The surveillance cohort represented about 30 percent of the U.S. chronic dialysis population, the researchers reported.
Over the 5-year period, they found, the overall bloodstream infection rate was estimated to be 15.4 per 100 outpatient years, the rate for MSSA was 2.1 per 100 outpatient years, and the rate for methicillin-resistant S. aureus (MRSA) was 1.9 per 100 outpatient years.
Among those with MSSA, 56.1 percent were being treated with vancomycin a week after blood was taken for culture, compared with 16.7 percent of patients getting cefazolin (P<0.001), Chan and colleagues found.
And the preference for vancomycin became more marked over time—in 2006, the rate was 49.4 percent of MSSA patients on the drug, compared with 66.4 percent in 2010. Over the same time, rates of cefazolin use fell by 8 percent.
But in survival analyses, cefazolin was associated with a lower combined risk of hospitalization or death from MSSA bacteremia compared with vancomycin (HR 0.62, 95% CI 0.46 to 0.84).
In addition, the risk of sepsis was reduced by 48 percent (HR 0.52, 95% CI 0.33 to 0.89).

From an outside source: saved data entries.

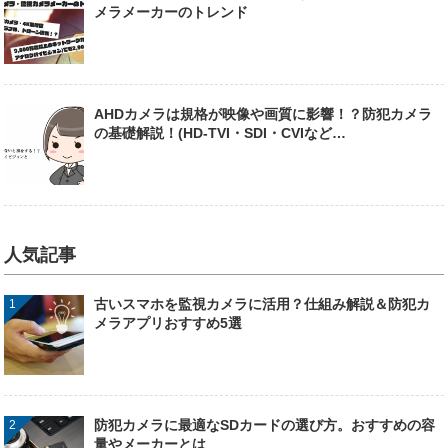
メラメーカーのトレンド
AHDカメラは規格が映像や画質に影響！？防犯カメラ
の基礎解説！(HD-TVI・SDI・CVIなど…
人気記事
古いスマホを監視カメラに活用？仕組み解説＆防犯カ
メラアプリおすすめ5選
防犯カメラに最適なSDカードの選び方。おすすめの容
量やメーカーとは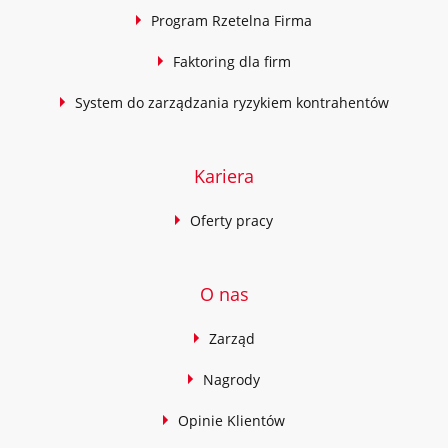
Program Rzetelna Firma
Faktoring dla firm
System do zarządzania ryzykiem kontrahentów
Kariera
Oferty pracy
O nas
Zarząd
Nagrody
Opinie Klientów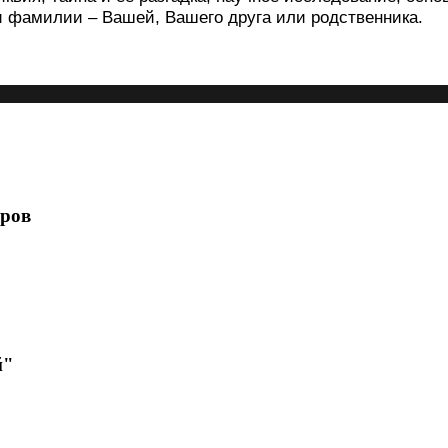
и фамилии – Вашей, Вашего друга или родственника.
ёров
й"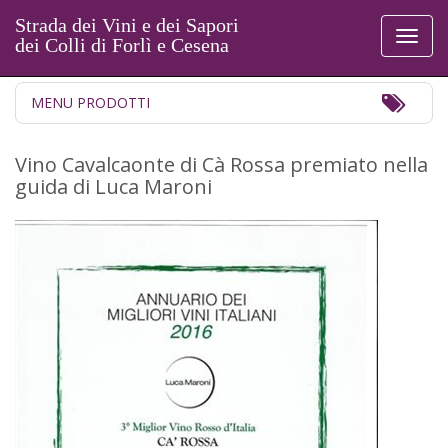
Strada dei Vini e dei Sapori
Toggl
dei Colli di Forlì e Cesena
naviga
Toggl
MENU PRODOTTI
Navig
Vino Cavalcaonte di Cà Rossa premiato nella
guida di Luca Maroni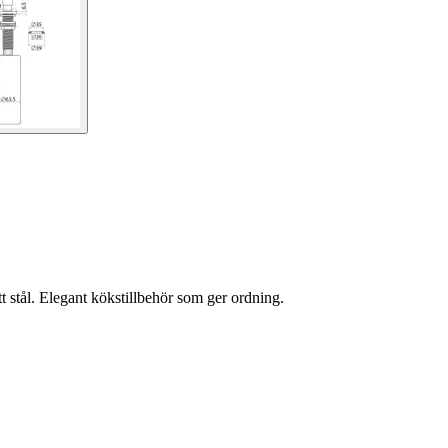
t stål. Elegant kökstillbehör som ger ordning.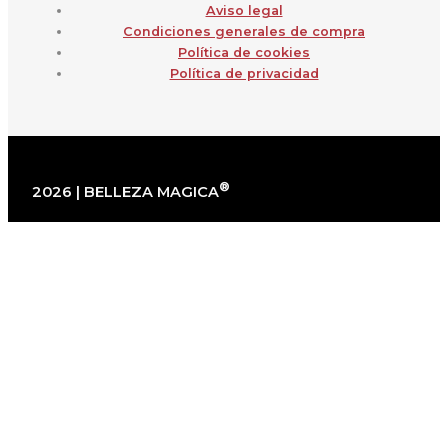
Aviso legal
Condiciones generales de compra
Política de cookies
Política de privacidad
®
2026 | BELLEZA MAGICA
×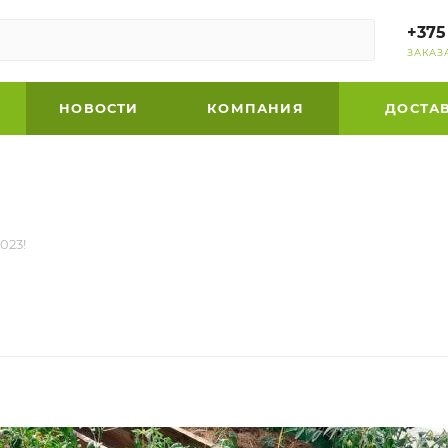
+375
ЗАКАЗ
НОВОСТИ
КОМПАНИЯ
ДОСТА
023!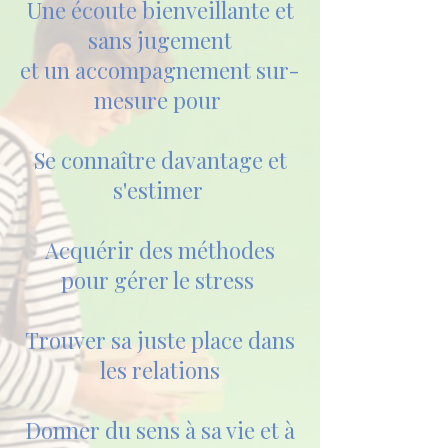
Une écoute bienveillante et
sans jugement
et un accompagnement sur-
mesure pour
Se connaître davantage et
s'estimer
Acquérir des méthodes
pour gérer le
stress ​​
Trouver sa juste place dans
les relations
Donner du sens à sa vie et à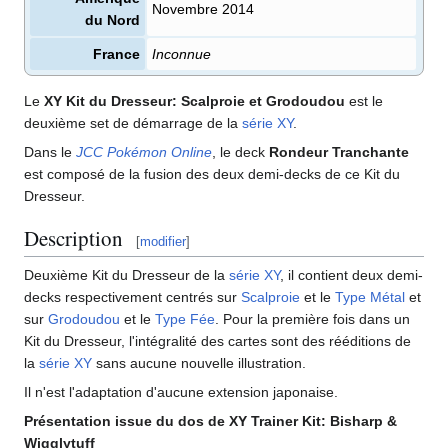
Novembre 2014
du Nord
France
Inconnue
Le
XY Kit du Dresseur: Scalproie et Grodoudou
est le
deuxième set de démarrage de la
série XY
.
Dans le
JCC Pokémon Online
, le deck
Rondeur Tranchante
est composé de la fusion des deux demi-decks de ce Kit du
Dresseur.
Description
[
modifier
]
Deuxième Kit du Dresseur de la
série XY
, il contient deux demi-
decks respectivement centrés sur
Scalproie
et le
Type Métal
et
sur
Grodoudou
et le
Type Fée
. Pour la première fois dans un
Kit du Dresseur, l'intégralité des cartes sont des rééditions de
la
série XY
sans aucune nouvelle illustration.
Il n'est l'adaptation d'aucune extension japonaise.
Présentation issue du dos de XY Trainer Kit
:
Bisharp &
Wigglytuff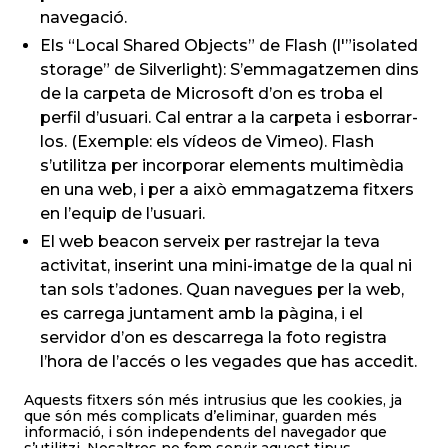
navegació.
Els “Local Shared Objects” de Flash (l'”isolated
storage” de Silverlight): S’emmagatzemen dins
de la carpeta de Microsoft d’on es troba el
perfil d’usuari. Cal entrar a la carpeta i esborrar-
los. (Exemple: els vídeos de Vimeo). Flash
s’utilitza per incorporar elements multimèdia
en una web, i per a això emmagatzema fitxers
en l’equip de l’usuari.
El web beacon serveix per rastrejar la teva
activitat, inserint una mini-imatge de la qual ni
tan sols t’adones. Quan navegues per la web,
es carrega juntament amb la pàgina, i el
servidor d’on es descarrega la foto registra
l’hora de l’accés o les vegades que has accedit.
Aquests fitxers són més intrusius que les cookies, ja
que són més complicats d’eliminar, guarden més
informació, i són independents del navegador que
s’utilitzi. Nosaltres no fem servir aquest tipus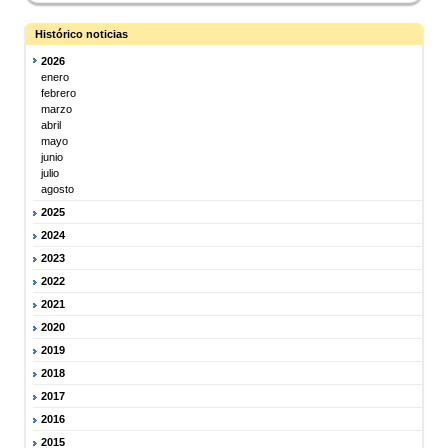
Histórico noticias
2026
enero
febrero
marzo
abril
mayo
junio
julio
agosto
2025
2024
2023
2022
2021
2020
2019
2018
2017
2016
2015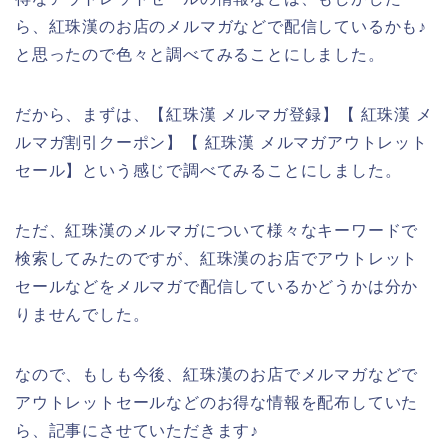
ら、紅珠漢のお店のメルマガなどで配信しているかも♪
と思ったので色々と調べてみることにしました。
だから、まずは、【紅珠漢 メルマガ登録】【 紅珠漢 メ
ルマガ割引クーポン】【 紅珠漢 メルマガアウトレット
セール】という感じで調べてみることにしました。
ただ、紅珠漢のメルマガについて様々なキーワードで
検索してみたのですが、紅珠漢のお店でアウトレット
セールなどをメルマガで配信しているかどうかは分か
りませんでした。
なので、もしも今後、紅珠漢のお店でメルマガなどで
アウトレットセールなどのお得な情報を配布していた
ら、記事にさせていただきます♪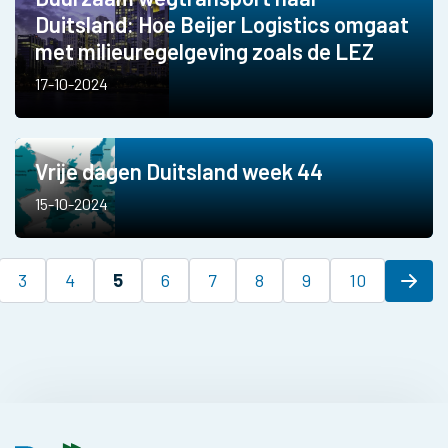
Duitsland: Hoe Beijer Logistics omgaat
met milieuregelgeving zoals de LEZ
17-10-2024
Vrije dagen Duitsland week 44
15-10-2024
3
4
5
6
7
8
9
10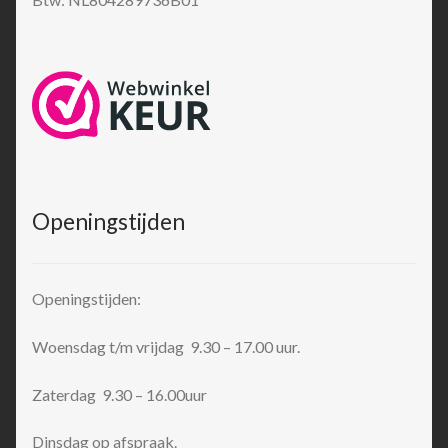
Openingstijden
Openingstijden:
Woensdag t/m vrijdag 9.30 – 17.00 uur.
Zaterdag 9.30 – 16.00uur
Dinsdag op afspraak.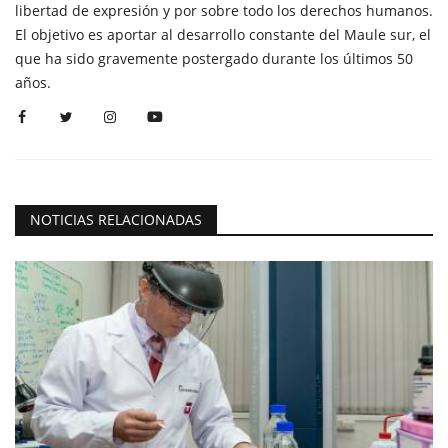
libertad de expresión y por sobre todo los derechos humanos.
El objetivo es aportar al desarrollo constante del Maule sur, el
que ha sido gravemente postergado durante los últimos 50
años.
NOTICIAS RELACIONADAS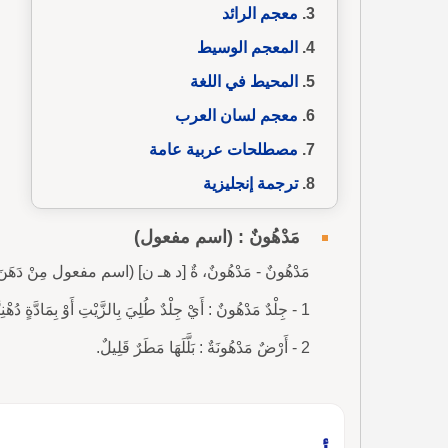
معجم الرائد
المعجم الوسيط
المحيط في اللغة
معجم لسان العرب
مصطلحات عربية عامة
ترجمة إنجليزية
مَدْهُونٌ : (اسم مفعول)
مَدْهُونٌ - مَدْهُونٌ، ةٌ [د هـ ن] (اسم مفعول مِنْ دَهَنَ
1 - جِلْدٌ مَدْهُونٌ : أَيْ جِلْدٌ طُلِيَ بِالزَّيْتِ أَوْ بِمَادَّةٍ دُهْنِيَّةٍ.
2 - أَرْضٌ مَدْهُونَةٌ : بَلَّلَهَا مَطَرٌ قَلِيلٌ.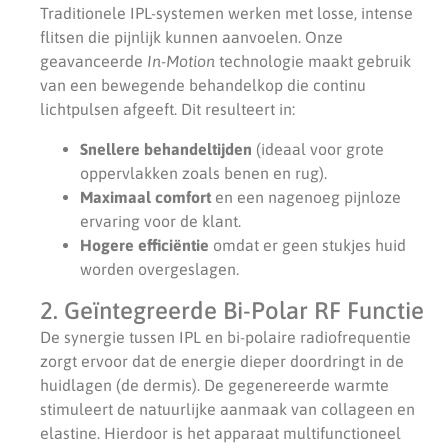
Traditionele IPL-systemen werken met losse, intense
flitsen die pijnlijk kunnen aanvoelen. Onze
geavanceerde
In-Motion
technologie maakt gebruik
van een bewegende behandelkop die continu
lichtpulsen afgeeft. Dit resulteert in:
Snellere behandeltijden
(ideaal voor grote
oppervlakken zoals benen en rug).
Maximaal comfort
en een nagenoeg pijnloze
ervaring voor de klant.
Hogere efficiëntie
omdat er geen stukjes huid
worden overgeslagen.
2. Geïntegreerde Bi-Polar RF Functie
De synergie tussen IPL en bi-polaire radiofrequentie
zorgt ervoor dat de energie dieper doordringt in de
huidlagen (de dermis). De gegenereerde warmte
stimuleert de natuurlijke aanmaak van collageen en
elastine. Hierdoor is het apparaat multifunctioneel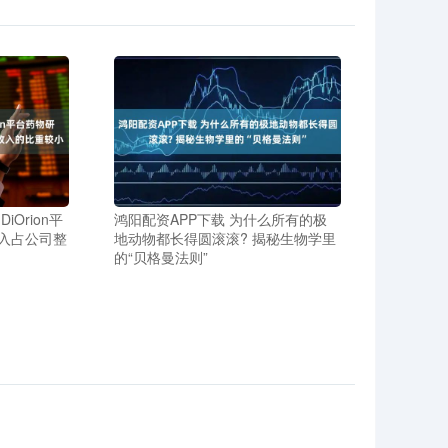
Orion平
鸿阳配资APP下载 为什么所有的极
入占公司整
地动物都长得圆滚滚? 揭秘生物学里
的“贝格曼法则”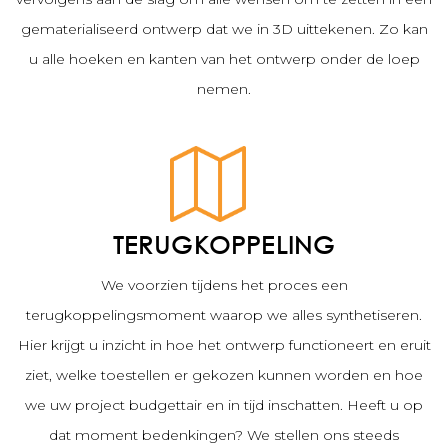
gematerialiseerd ontwerp dat we in 3D uittekenen. Zo kan
u alle hoeken en kanten van het ontwerp onder de loep
nemen.
TERUGKOPPELING
We voorzien tijdens het proces een
terugkoppelingsmoment waarop we alles synthetiseren.
Hier krijgt u inzicht in hoe het ontwerp functioneert en eruit
ziet, welke toestellen er gekozen kunnen worden en hoe
we uw project budgettair en in tijd inschatten. Heeft u op
dat moment bedenkingen? We stellen ons steeds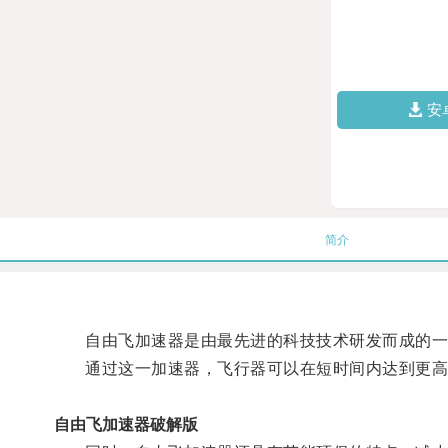
安
简介
自由飞加速器是由最先进的科技技术研发而成的一
通过这一加速器，飞行器可以在短时间内达到更高
自由飞加速器破解版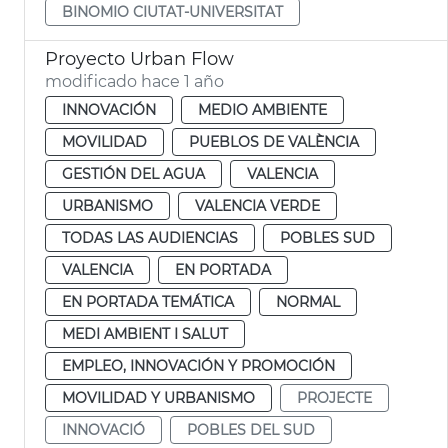
BINOMIO CIUTAT-UNIVERSITAT
Proyecto Urban Flow
modificado hace 1 año
INNOVACIÓN
MEDIO AMBIENTE
MOVILIDAD
PUEBLOS DE VALÈNCIA
GESTIÓN DEL AGUA
VALENCIA
URBANISMO
VALENCIA VERDE
TODAS LAS AUDIENCIAS
POBLES SUD
VALENCIA
EN PORTADA
EN PORTADA TEMÁTICA
NORMAL
MEDI AMBIENT I SALUT
EMPLEO, INNOVACIÓN Y PROMOCIÓN
MOVILIDAD Y URBANISMO
PROJECTE
INNOVACIÓ
POBLES DEL SUD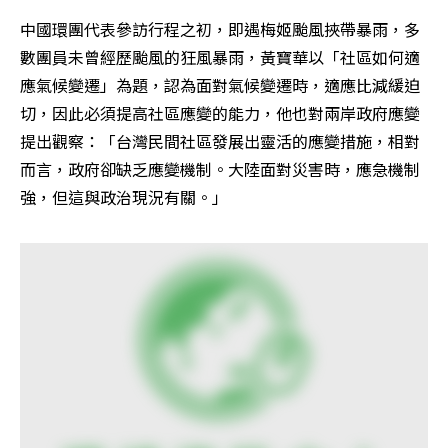
中國環團代表參訪行程之初，即遇梅姬颱風挾帶暴雨，多
數團員未曾經歷颱風的狂風暴雨，黃寶華以「社區如何適
應氣候變遷」為題，認為面對氣候變遷時，適應比減緩迫
切，因此必須提高社區應變的能力，他也對兩岸政府應變
提出觀察：「台灣民間社區發展出靈活的應變措施，相對
而言，政府卻缺乏應變機制。大陸面對災害時，應急機制
強，但這與政治現況有關。」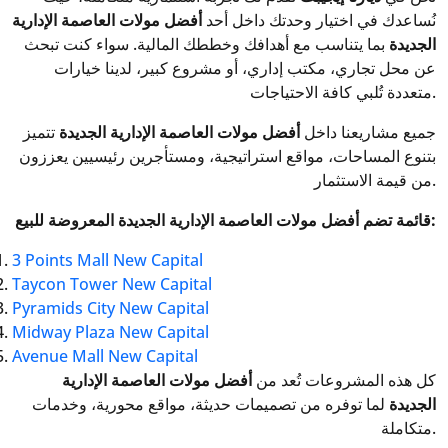
نُساعدك في اختيار وحدتك داخل أحد
أفضل مولات العاصمة الإدارية
الجديدة
بما يتناسب مع أهدافك وخططك المالية. سواء كنت تبحث
عن محل تجاري، مكتب إداري، أو مشروع كبير، لدينا خيارات
متعددة تُلبي كافة الاحتياجات.
جميع مشاريعنا داخل
أفضل مولات العاصمة الإدارية الجديدة
تتميز
بتنوع المساحات، مواقع استراتيجية، ومستأجرين رئيسيين يعززون
من قيمة الاستثمار.
قائمة تضم أفضل مولات العاصمة الإدارية الجديدة المعروضة للبيع:
3 Points Mall New Capital
Taycon Tower New Capital
Pyramids City New Capital
Midway Plaza New Capital
Avenue Mall New Capital
كل هذه المشروعات تُعد من
أفضل مولات العاصمة الإدارية
الجديدة
لما توفره من تصميمات حديثة، مواقع محورية، وخدمات
متكاملة.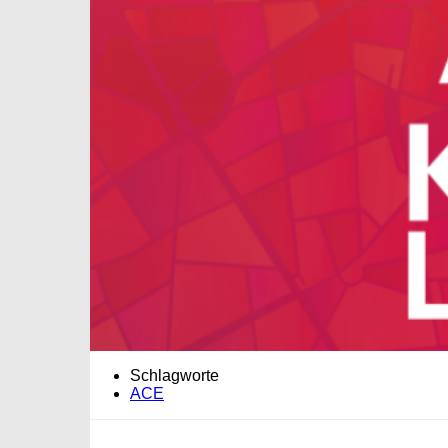
Schlagworte
ACE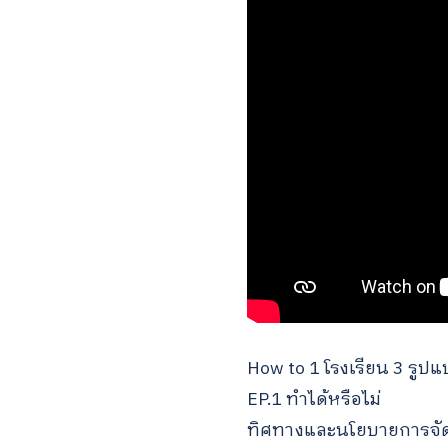
How to 1 โรงเรียน 3 รูป
EP.1 ทำได้หรือไม่
ทิศทางและนโยบายการจัดก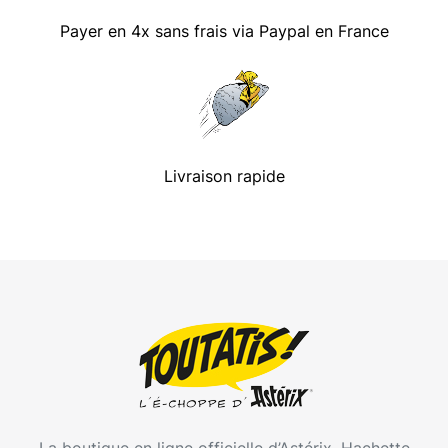
Payer en 4x sans frais via Paypal en France
Livraison rapide
La boutique en ligne officielle d’Astérix. Hachette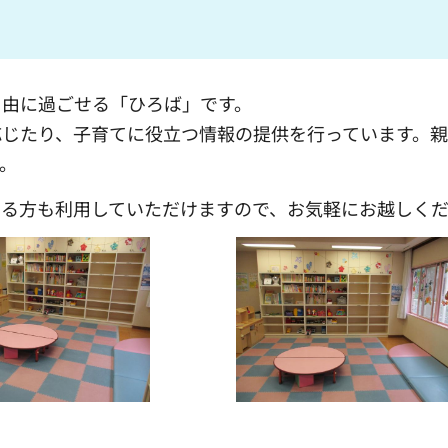
自由に過ごせる「ひろば」です。
応じたり、子育てに役立つ情報の提供を行っています。
。
わる方も利用していただけますので、お気軽にお越しく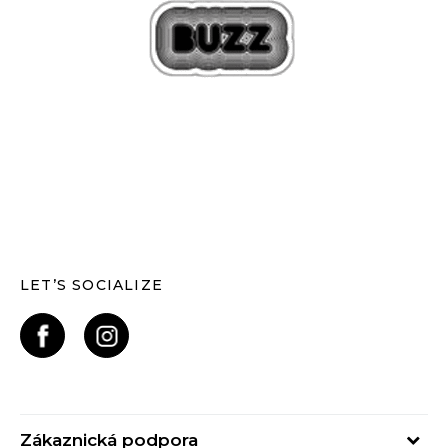
LET’S SOCIALIZE
Zákaznická podpora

A large majority of patients with MRSA, 74.7 percent, were treated with vancomycin and outcomes were best with that drug, the researchers found.
The researchers cautioned that the study did not include inpatients, so they could not calculate an overall bacteremia rate among dialysis patients. Also, they noted that both unmeasured confounding and confounding by indication are possible.